Annalies' Lächeln wird noch breiter. „Ich war in Grara auf dem Markt." Mein Besteck fällt klirrend auf den Teller und Kasimir verschluckt sich an seinem Kaffee. „Du warst WAS?!", bricht es aus mir heraus und meine Nichte zuckt zusammen. „Warst du allein? Wer hat dich begleitet? Und warum habe ich nichts davon gewusst!", schleudere ich ihr Frage für Frage entgegen. „Du kannst doch nicht einfach auf den Markt gehen, ohne Bescheid zu geben! Weißt du, was alles passieren könnte? Die Leute sind uns momentan nicht wohlgesonnen, dir hätte etwas geschehen können!" Voller Grauen denke ich an den Weg über die Felder, den man nach Grara laufen muss. Es ist nicht weit, aber es ist einsam. Hätte sich irgendein Gauner dort herumgetrieben, hätte Annalies sonst etwas passieren können. Und der Marktplatz ist auch nicht gerade sicher angesichts der Wut, die momentan unter den Menschen herrscht. Es ist ein Wunder, dass man ihr nichts getan, sie nicht beleidigt oder beschimpft hat. Zumindest denke ich, dass es ihr gut geht, da sie bis vor Kurzem noch unbefangen gelächelt hat.

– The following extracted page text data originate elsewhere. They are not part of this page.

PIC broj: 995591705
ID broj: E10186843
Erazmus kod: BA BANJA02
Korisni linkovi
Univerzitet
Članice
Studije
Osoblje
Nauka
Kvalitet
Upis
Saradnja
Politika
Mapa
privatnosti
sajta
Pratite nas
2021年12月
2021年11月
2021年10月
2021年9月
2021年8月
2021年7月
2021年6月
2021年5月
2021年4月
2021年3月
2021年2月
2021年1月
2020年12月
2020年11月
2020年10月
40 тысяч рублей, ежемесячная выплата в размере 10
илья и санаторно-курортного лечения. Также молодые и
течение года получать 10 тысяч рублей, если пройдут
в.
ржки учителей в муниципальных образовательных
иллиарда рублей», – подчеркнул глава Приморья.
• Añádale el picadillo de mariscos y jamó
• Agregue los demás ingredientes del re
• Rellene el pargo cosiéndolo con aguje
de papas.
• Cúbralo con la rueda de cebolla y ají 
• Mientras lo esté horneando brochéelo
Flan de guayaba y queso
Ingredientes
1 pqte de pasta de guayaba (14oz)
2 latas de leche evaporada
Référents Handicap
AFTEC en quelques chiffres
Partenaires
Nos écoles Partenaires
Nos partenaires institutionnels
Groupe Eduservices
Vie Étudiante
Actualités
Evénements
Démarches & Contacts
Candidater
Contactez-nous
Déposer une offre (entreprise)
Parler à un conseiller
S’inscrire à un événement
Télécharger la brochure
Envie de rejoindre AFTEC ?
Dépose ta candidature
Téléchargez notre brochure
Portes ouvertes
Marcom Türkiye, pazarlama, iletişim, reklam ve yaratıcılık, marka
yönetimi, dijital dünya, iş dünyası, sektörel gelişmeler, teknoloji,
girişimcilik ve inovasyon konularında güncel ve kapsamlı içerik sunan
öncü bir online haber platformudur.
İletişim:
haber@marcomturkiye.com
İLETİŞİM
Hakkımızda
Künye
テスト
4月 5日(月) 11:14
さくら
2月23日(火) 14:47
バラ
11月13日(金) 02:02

Nun ist sie nach meiner Standpauke allerdings wieder in ihr sonstiges scheues Verhaltensmuster zurückgefallen und starrt angestrengt auf ihren Teller.

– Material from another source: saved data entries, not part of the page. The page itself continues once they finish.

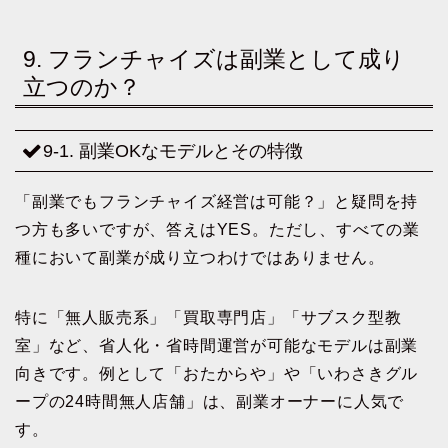
9. フランチャイズは副業として成り
立つのか？
9-1. 副業OKなモデルとその特徴
「副業でもフランチャイズ経営は可能？」と疑問を持
つ方も多いですが、答えはYES。ただし、すべての業
種において副業が成り立つわけではありません。
特に「無人販売系」「買取専門店」「サブスク型教
室」など、省人化・省時間運営が可能なモデルは副業
向きです。例として「おたからや」や「いわさきグル
ープの24時間無人店舗」は、副業オーナーに人気で
す。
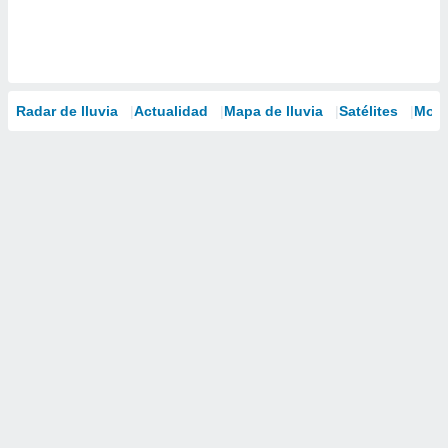
Radar de lluvia
Actualidad
Mapa de lluvia
Satélites
Mode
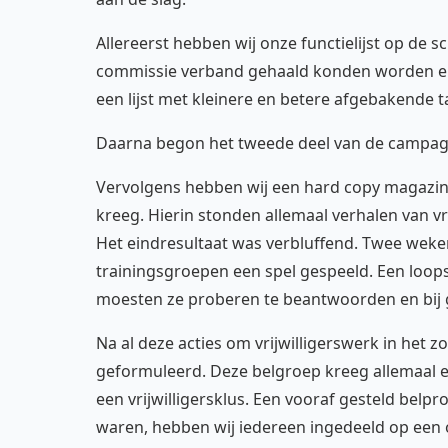
Allereerst hebben wij onze functielijst op d
commissie verband gehaald konden worden en w
een lijst met kleinere en betere afgebakende t
Daarna begon het tweede deel van de campagne
Vervolgens hebben wij een hard copy magazin
kreeg. Hierin stonden allemaal verhalen van vr
Het eindresultaat was verbluffend. Twee weken
trainingsgroepen een spel gespeeld. Een loops
moesten ze proberen te beantwoorden en bij 
Na al deze acties om vrijwilligerswerk in het 
geformuleerd. Deze belgroep kreeg allemaal 
een vrijwilligersklus. Een vooraf gesteld belpr
waren, hebben wij iedereen ingedeeld op een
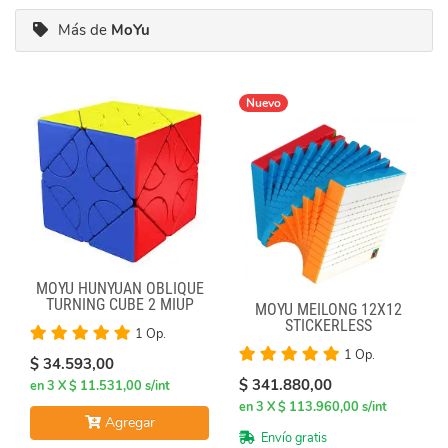
Más de
MoYu
Nuevo
MOYU HUNYUAN OBLIQUE
TURNING CUBE 2 MIUP
MOYU MEILONG 12X12
SKEWB
STICKERLESS
1 Op.
1 Op.
$ 34.593,00
$ 341.880,00
en 3 X $ 11.531,00 s/int
en 3 X $ 113.960,00 s/int
Agregar
Envío gratis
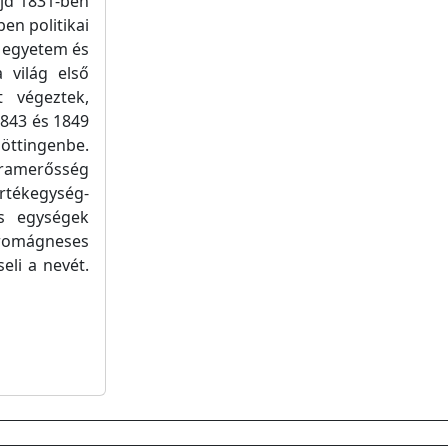
ajd 1831-ben
en politikai
z egyetem és
a világ első
t végeztek,
843 és 1849
Göttingenbe.
ramerősség
rtékegység-
es egységek
romágneses
eli a nevét.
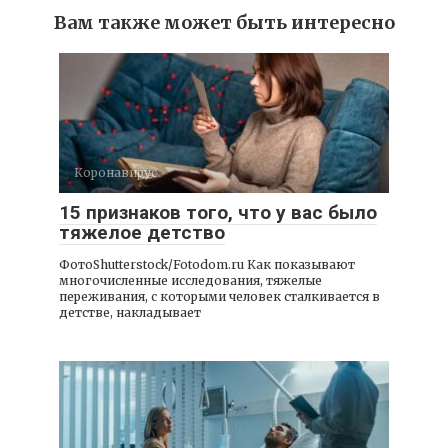
Вам также может быть интересно
Коронавирус
15 признаков того, что у вас было
тяжелое детство
ФотоShutterstock/Fotodom.ru Как показывают
многочисленные исследования, тяжелые
переживания, с которыми человек сталкивается в
детстве, накладывает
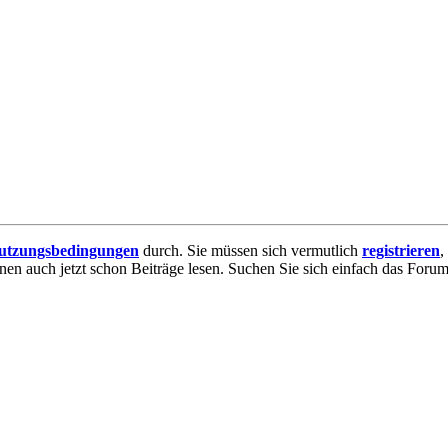
utzungsbedingungen
durch. Sie müssen sich vermutlich
registrieren
,
nnen auch jetzt schon Beiträge lesen. Suchen Sie sich einfach das Forum 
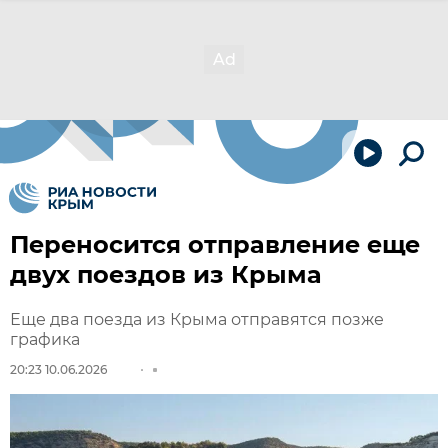
Переносится отправление еще
двух поездов из Крыма
Еще два поезда из Крыма отправятся позже
графика
20:23 10.06.2026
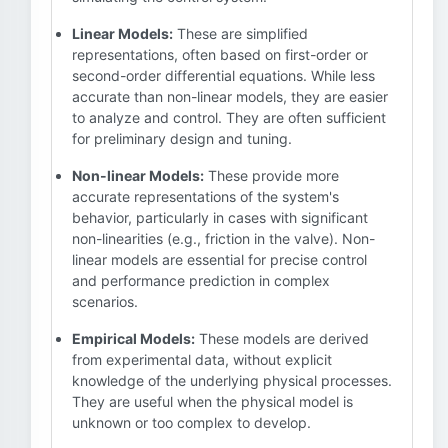
Linear Models:
These are simplified
representations, often based on first-order or
second-order differential equations. While less
accurate than non-linear models, they are easier
to analyze and control. They are often sufficient
for preliminary design and tuning.
Non-linear Models:
These provide more
accurate representations of the system's
behavior, particularly in cases with significant
non-linearities (e.g., friction in the valve). Non-
linear models are essential for precise control
and performance prediction in complex
scenarios.
Empirical Models:
These models are derived
from experimental data, without explicit
knowledge of the underlying physical processes.
They are useful when the physical model is
unknown or too complex to develop.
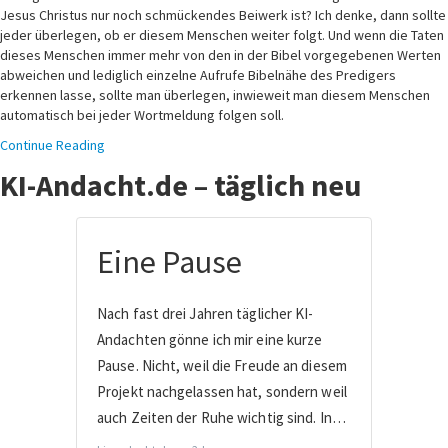
Jesus Christus nur noch schmückendes Beiwerk ist? Ich denke, dann sollte
jeder überlegen, ob er diesem Menschen weiter folgt. Und wenn die Taten
dieses Menschen immer mehr von den in der Bibel vorgegebenen Werten
abweichen und lediglich einzelne Aufrufe Bibelnähe des Predigers
erkennen lasse, sollte man überlegen, inwieweit man diesem Menschen
automatisch bei jeder Wortmeldung folgen soll.
Continue Reading
KI-Andacht.de – täglich neu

„Entschuldige, Onkel. Ich wollte nichts falsch machen." Ich seufze. Kasimir hat inzwischen aufgehört zu husten und greift nach Annalies' Hand. „Meine Liebe, du musst auf dich Acht geben. Orland ist nicht böse auf dich, sondern er macht sich Sorgen. Und das tu ich auch. Du hast nun einen hohen Rang als Baroness und es gibt viele schlechte Menschen, die das ausnutzen würden. Manchen reicht es auch, dass du eine junge, wehrlose Frau bist. Du kannst nicht einfach allein über die Felder spazieren und auf dem Markt einkaufen. Du brauchst eine Begleitung, jemand der auf dich aufpasst. Denn wir sind deine Familie und du bist uns wichtig."

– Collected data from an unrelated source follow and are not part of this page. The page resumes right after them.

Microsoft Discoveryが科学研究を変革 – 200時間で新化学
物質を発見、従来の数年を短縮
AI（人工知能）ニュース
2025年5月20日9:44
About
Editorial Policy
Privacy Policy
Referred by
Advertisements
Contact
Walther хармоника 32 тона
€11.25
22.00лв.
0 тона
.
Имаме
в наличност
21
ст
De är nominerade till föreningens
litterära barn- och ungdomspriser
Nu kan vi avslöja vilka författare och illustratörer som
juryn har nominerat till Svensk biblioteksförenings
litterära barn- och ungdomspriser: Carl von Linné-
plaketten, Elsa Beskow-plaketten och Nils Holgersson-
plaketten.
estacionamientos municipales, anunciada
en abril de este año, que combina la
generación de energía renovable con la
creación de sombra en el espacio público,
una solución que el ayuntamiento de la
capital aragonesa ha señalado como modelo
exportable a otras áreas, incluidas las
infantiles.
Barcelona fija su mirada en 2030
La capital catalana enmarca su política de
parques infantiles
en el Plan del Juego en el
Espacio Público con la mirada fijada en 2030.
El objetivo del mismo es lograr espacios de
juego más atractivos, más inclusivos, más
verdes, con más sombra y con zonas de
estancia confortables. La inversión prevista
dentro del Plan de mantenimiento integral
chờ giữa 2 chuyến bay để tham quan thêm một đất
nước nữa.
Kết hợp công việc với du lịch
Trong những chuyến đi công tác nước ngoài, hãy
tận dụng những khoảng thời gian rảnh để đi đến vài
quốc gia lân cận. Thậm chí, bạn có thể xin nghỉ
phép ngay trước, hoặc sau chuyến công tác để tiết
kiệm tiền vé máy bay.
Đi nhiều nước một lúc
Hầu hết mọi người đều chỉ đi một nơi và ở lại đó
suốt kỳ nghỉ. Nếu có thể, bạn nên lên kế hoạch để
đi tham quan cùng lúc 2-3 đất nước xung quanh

Tränen glitzern in den Augen des Mädchens. „Es tut mir leid", sagt sie mit erstickter Stimme. „Ich wusste nicht, dass ich nicht allein gehen darf. Mutter hat es nie interessiert, wo ich war. Ich war so oft alleine spazieren, dass ich gar nicht gedacht habe, dass es falsch sein könnte."